Well, glacier sounded a little intimidating to me. After all, I’ve only been skiing less than 10 times (the last time was more than 5 years ago!) and I barely reach intermediate status. So the first day we skiied Axamer-Lizum, a large and popular resort that seemed to have a lot of beginner and intermediate runs. Here’s what it looked like:


And here’s what we looked like:

I spent a good portion of the first morning trying to remember how to turn without going into the “wedge” position. As time went on, I became more successful, but those first couple of runs were rough! By the end of the day, I felt pretty good.
On the second day, we went close to the glacier, to a place called Schlick 2000. This is where we learned a truth about European skiing. The first lift line is LONG and miserable, primarily because a gondola takes you from the bottom of the mountain, where there is no snow, all the way to the top, where the snow pillows into fluffy mounds. But after that first wait, the runs are long and you hardly wait the rest of the day.
On days 3 and 4, we went to the first glacier called Stubaier Glacier. It was FANTASTIC there. Of course you are imagining a glassy, icy surface. No. That’s not what it was. But when the snow falls on to a glassy surface, it stays cold and surprisingly dry. This was by far our favorite place. Besides the long runs (one was 10 kilometers–6.6 miles long, and you know we had to do that…at the end of the day…perhaps not our finest idea), there was a fun park with a timed slalom run and ski jumps.
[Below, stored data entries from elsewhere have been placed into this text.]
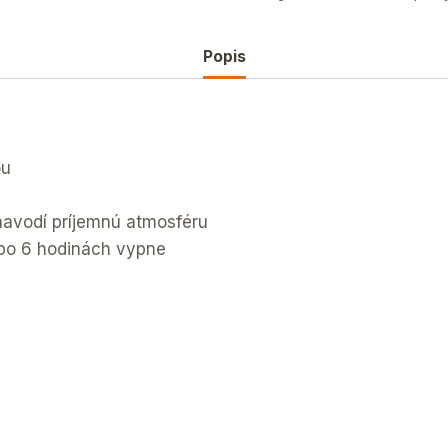
Popis
ou
navodí príjemnú atmosféru
 po 6 hodinách vypne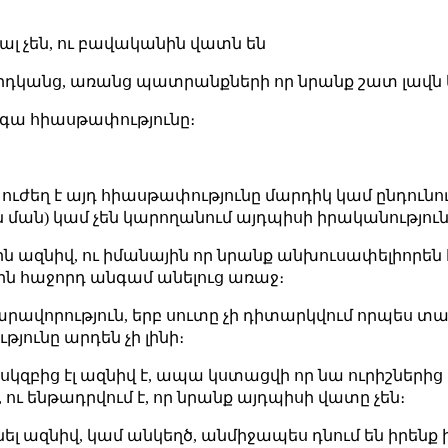
ալ չեն, ու բավականին վատն են
մարդկանց, առանց պատրանքների որ նրանք շատ լավն 
ագա հիասթափությունը։
ն ուժեղ է այդ հիասթափությունը մարդիկ կամ ընդունու
 ման) կամ չեն կարողանում այդպիսի իրականություն 
ն ազնիվ, ու իմանային որ նրանք անխուսափելիորեն հա
ին հաջորդ անգամ անելուց առաջ։
արավորություն, երբ սուտը չի դիտարկվում որպես տ
թյունը արդեն չի լինի։
սկզբից էլ ազնիվ է, ապա կստացվի որ նա ուրիշներից 
ու ենթադրվում է, որ նրանք այդպիսի վատը չեն։
ինել ազնիվ, կամ անկեղծ, անմիջապես դնում են իրեն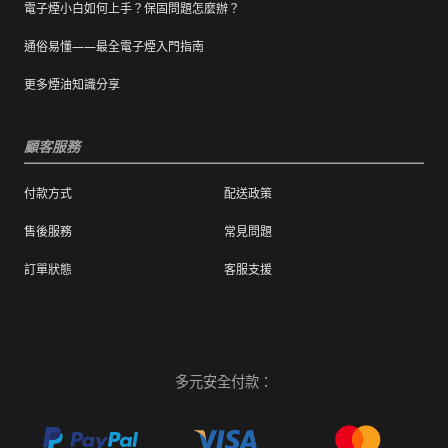
電子煙小白如何上手？保固問題怎麼辦？
通俗易懂——最全電子煙入門指南
更多煙油知識分享
顧客服務
付款方式
配送政策
售後服務
常見問題
訂單狀態
客服支援
多元安全付款：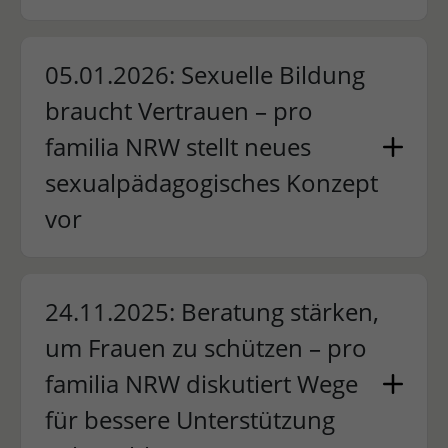
05.01.2026: Sexuelle Bildung
braucht Vertrauen – pro
familia NRW stellt neues
sexualpädagogisches Konzept
vor
24.11.2025: Beratung stärken,
um Frauen zu schützen – pro
familia NRW diskutiert Wege
für bessere Unterstützung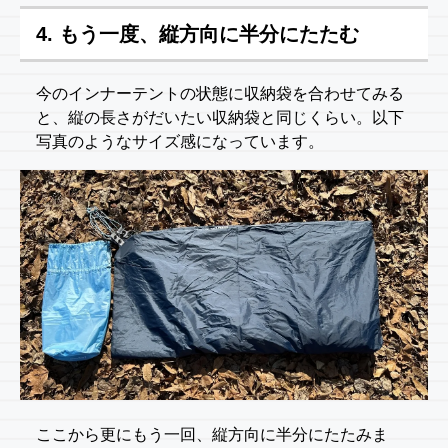
4. もう一度、縦方向に半分にたたむ
今のインナーテントの状態に収納袋を合わせてみる
と、縦の長さがだいたい収納袋と同じくらい。以下
写真のようなサイズ感になっています。
ここから更にもう一回、縦方向に半分にたたみま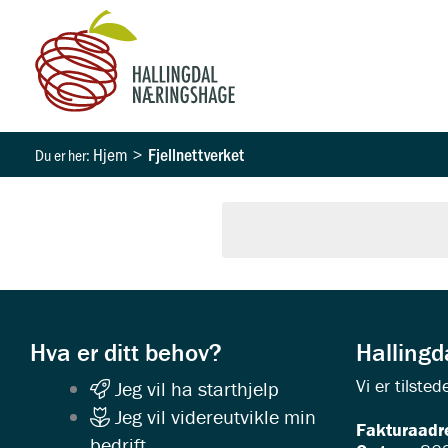
Hopp
rett
til
innholdet
Hjem
Fjellnettverket
Hva er ditt behov?
Halling
Vi er tilst
Jeg vil ha starthjelp
Jeg vil videreutvikle min
Fakturaadr
bedrift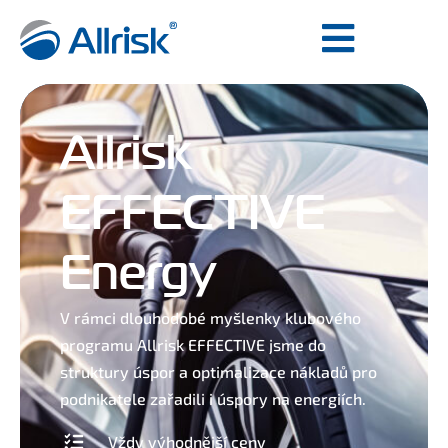
Allrisk
EFFECTIVE
Energy
V rámci dlouhodobé myšlenky klubového
programu Allrisk EFFECTIVE jsme do
struktury úspor a optimalizace nákladů pro
podnikatele zařadili i úspory na energiích.
Vždy výhodnější ceny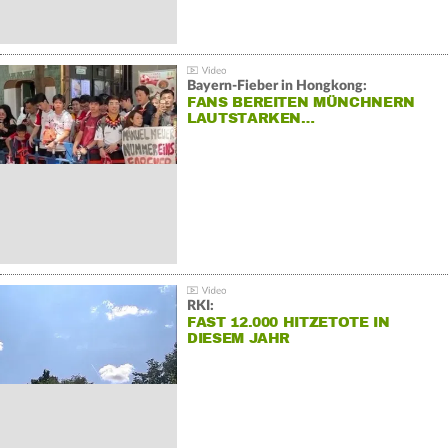
Bayern-Fieber in Hongkong:
FANS BEREITEN MÜNCHNERN
LAUTSTARKEN…
RKI:
FAST 12.000 HITZETOTE IN
DIESEM JAHR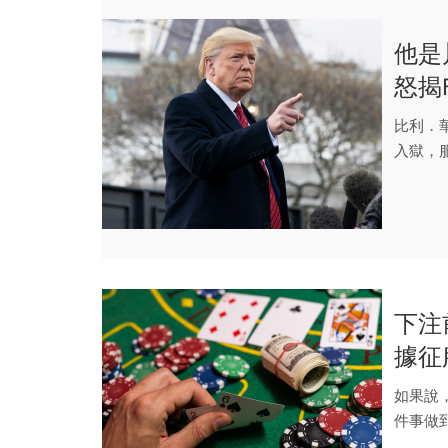
他是
怒揭
比利．
入獄，服
下注
據征
如果說
件事做
最成功的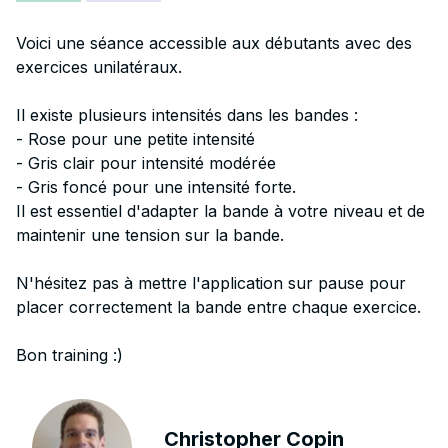
Voici une séance accessible aux débutants avec des
exercices unilatéraux.
Il existe plusieurs intensités dans les bandes :
- Rose pour une petite intensité
- Gris clair pour intensité modérée
- Gris foncé pour une intensité forte.
Il est essentiel d'adapter la bande à votre niveau et de
maintenir une tension sur la bande.
N'hésitez pas à mettre l'application sur pause pour
placer correctement la bande entre chaque exercice.
Bon training :)
Christopher Copin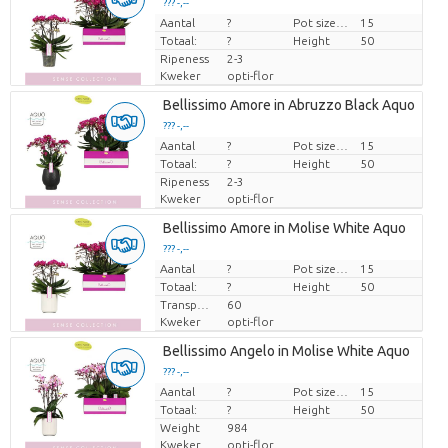
??? -,--
Aantal
Prijs per stuk
?
Pot size (cm)
15
Totaal:
?
Height
50
Ripeness
2-3
Kweker
opti-flor
Bellissimo Amore in Abruzzo Black Aquo
??? -,--
Aantal
Prijs per stuk
?
Pot size (cm)
15
Totaal:
?
Height
50
Ripeness
2-3
Kweker
opti-flor
Bellissimo Amore in Molise White Aquo
??? -,--
Aantal
Prijs per stuk
?
Pot size (cm)
15
Totaal:
?
Height
50
Transport height
60
Kweker
opti-flor
Bellissimo Angelo in Molise White Aquo
??? -,--
Aantal
Prijs per stuk
?
Pot size (cm)
15
Totaal:
?
Height
50
Weight
984
Kweker
opti-flor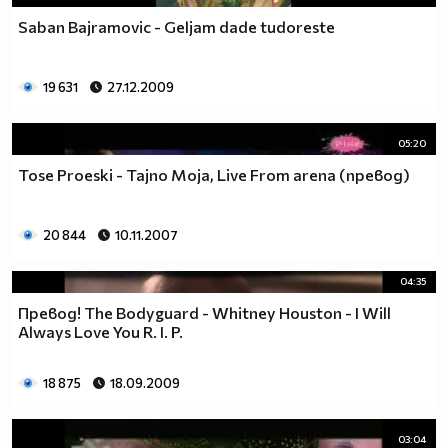
Saban Bajramovic - Geljam dade tudoreste
19 631
27.12.2009
05:20
Tose Proeski - Tajno Moja, Live From arena (превод)
20 844
10.11.2007
04:35
Превод! The Bodyguard - Whitney Houston - I Will
Always Love You R. I. P.
18 875
18.09.2009
03:04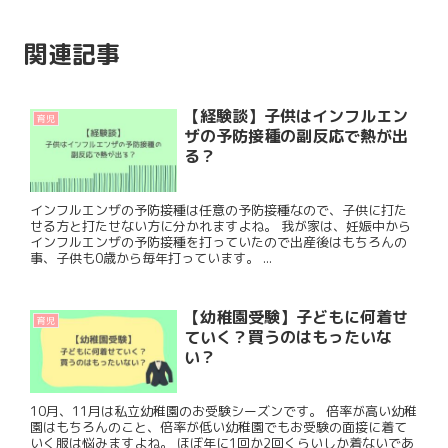
関連記事
【経験談】子供はインフルエン
育児
ザの予防接種の副反応で熱が出
る？
インフルエンザの予防接種は任意の予防接種なので、子供に打た
せる方と打たせない方に分かれますよね。 我が家は、妊娠中から
インフルエンザの予防接種を打っていたので出産後はもちろんの
事、子供も0歳から毎年打っています。 ...
【幼稚園受験】子どもに何着せ
育児
ていく？買うのはもったいな
い？
10月、11月は私立幼稚園のお受験シーズンです。 倍率が高い幼稚
園はもちろんのこと、倍率が低い幼稚園でもお受験の面接に着て
いく服は悩みますよね。 ほぼ年に1回か2回くらいしか着ないであ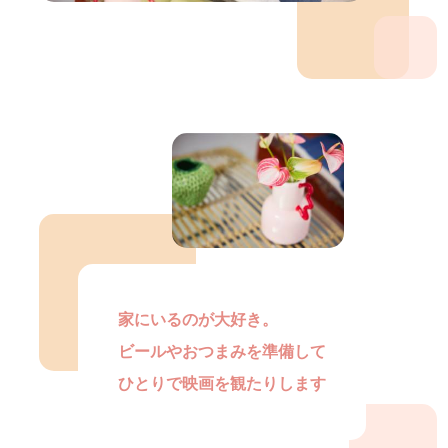
家にいるのが大好き。
ビールやおつまみを準備して
ひとりで映画を観たりします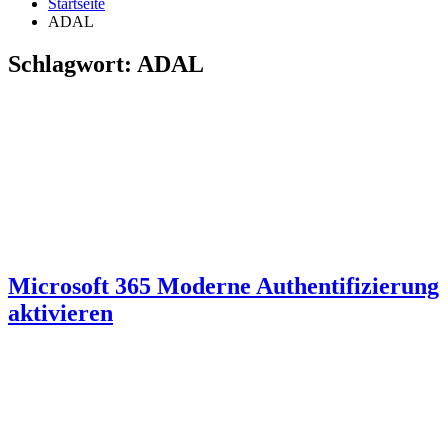
Startseite
ADAL
Schlagwort:
ADAL
Microsoft 365 Moderne Authentifizierung
aktivieren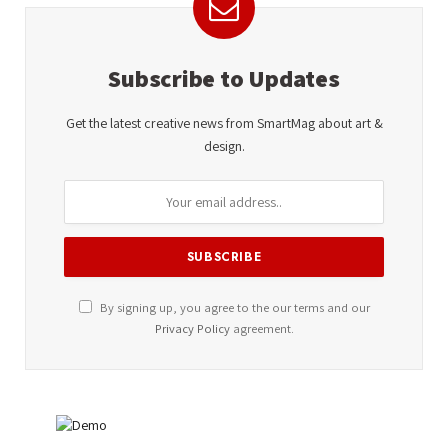
Subscribe to Updates
Get the latest creative news from SmartMag about art &
design.
By signing up, you agree to the our terms and our
Privacy Policy
agreement.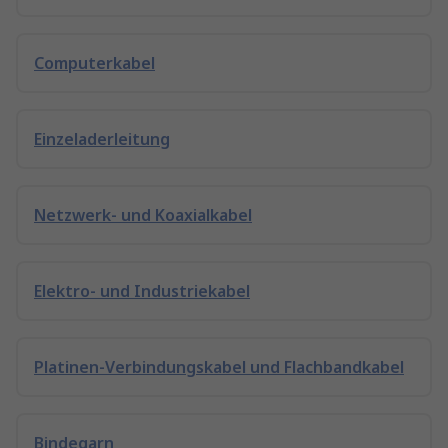
Computerkabel
Einzeladerleitung
Netzwerk- und Koaxialkabel
Elektro- und Industriekabel
Platinen-Verbindungskabel und Flachbandkabel
Bindegarn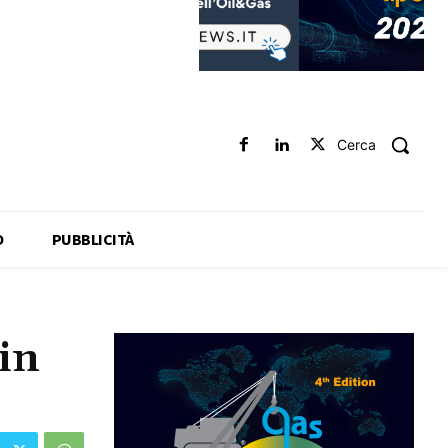
Cerca
O
PUBBLICITÀ
in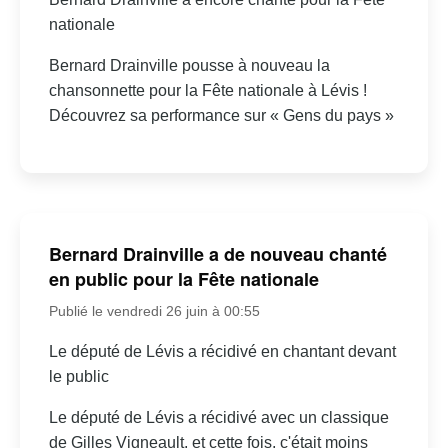
nationale
Bernard Drainville pousse à nouveau la
chansonnette pour la Fête nationale à Lévis !
Découvrez sa performance sur « Gens du pays »
Bernard Drainville a de nouveau chanté
en public pour la Fête nationale
Publié le vendredi 26 juin à 00:55
Le député de Lévis a récidivé en chantant devant
le public
Le député de Lévis a récidivé avec un classique
de Gilles Vigneault, et cette fois, c'était moins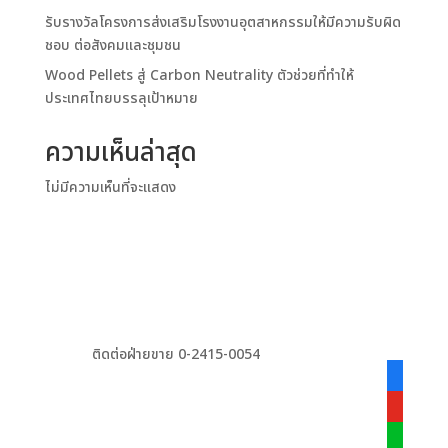
รับรางวัลโครงการส่งเสริมโรงงานอุตสาหกรรมให้มีความรับผิด
ชอบ ต่อสังคมและชุมชน
Wood Pellets สู่ Carbon Neutrality ตัวช่วยที่ทำให้
ประเทศไทยบรรลุเป้าหมาย
ความเห็นล่าสุด
ไม่มีความเห็นที่จะแสดง
ติดต่อฝ่ายขาย 0-2415-0054
facebook
alt
youtube
line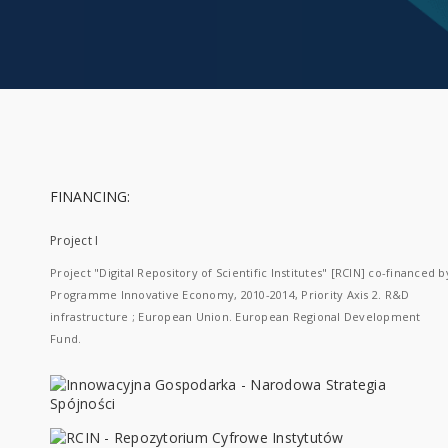
FINANCING:
Project I
Project "Digital Repository of Scientific Institutes" [RCIN] co-financed b
Programme Innovative Economy, 2010-2014, Priority Axis 2. R&D
infrastructure ; European Union. European Regional Development
Fund.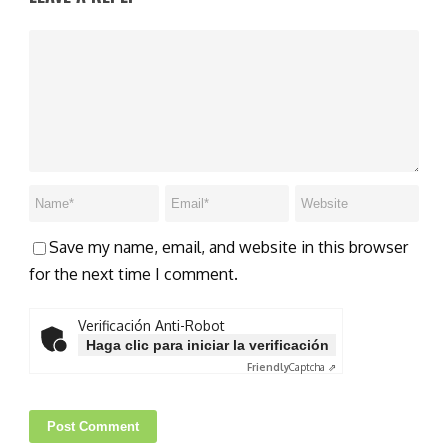
Save my name, email, and website in this browser
for the next time I comment.
Verificación Anti-Robot
Haga clic para iniciar la verificación
Friendly
Captcha ⇗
In case you were wondering, Mark’s time was 37 seconds. I opted out of that place. It was beneath me you know.


(That’s me!)
And the last day we skiied, we headed for the other glacier, Khutai. This one was not so great. It was on the other side of the mountain and the snow was not so nice. In the morning it was all icy and by the afternoon it was so sticky that I would actually stop without trying to. You would think with my comet-like speed that would be impossible. Plus, by now, our legs were barely functioning. It was like two rubberbands walking. So we stopped an hour early, ate lunch and cruised the town. Oh! And there was this beautiful lake there:

We skiied between 5 and 7 hours each day, turning our flabby bodies into the very images of Adonis. Well. Kind of. We would have looked like that if we would have just stayed away from those pastries and sausages….
**Remember to check for the daily updates in the gallery section! I am adding albums/photos daily until you have seen all 10,000 pictures Mark took!**
Travels abroad27 Feb 2007 02:43 pm
Austria Part I: Innsbruck
Really, Austria was so great and there is so much to say, that you would fall asleep if I put it all in one post. So, I will stretch it out a bit. We will begin with the town in which we stayed: Innsbruck.
It all started when Mark was a young boy skiing the world-famous Southern California slopes. He dreamt of moving to Europe and spending his days swooshing through the Alps. And so, since we are living in Europe, what better time to fulfill his boyhood dreams?
We knew this trip would be the granddaddy of all vacations. I mean, think about it. Europe is expensive, Austria is expensive, and skiing is expensive. So, if you do the math, expensive+expensive+expensive=GRANDDADDY VACATION. We’ve sacrificed all year to save up, including no frivolous gifts and no buying anything that is not an absolute necessity.
At first, Mark was indecisive as to whether we should ski the Swiss Alps or the Austrian Alps. But, based on snow reports extensive research he chose Austrian Alps. And you know we couldn’t just go to some podunk village. Oh no, my friends. We had to go to Innsbruck, the host of the 1964 Winter Olympics, because apparently in his boyhood dreams, Mark was also an Olympian.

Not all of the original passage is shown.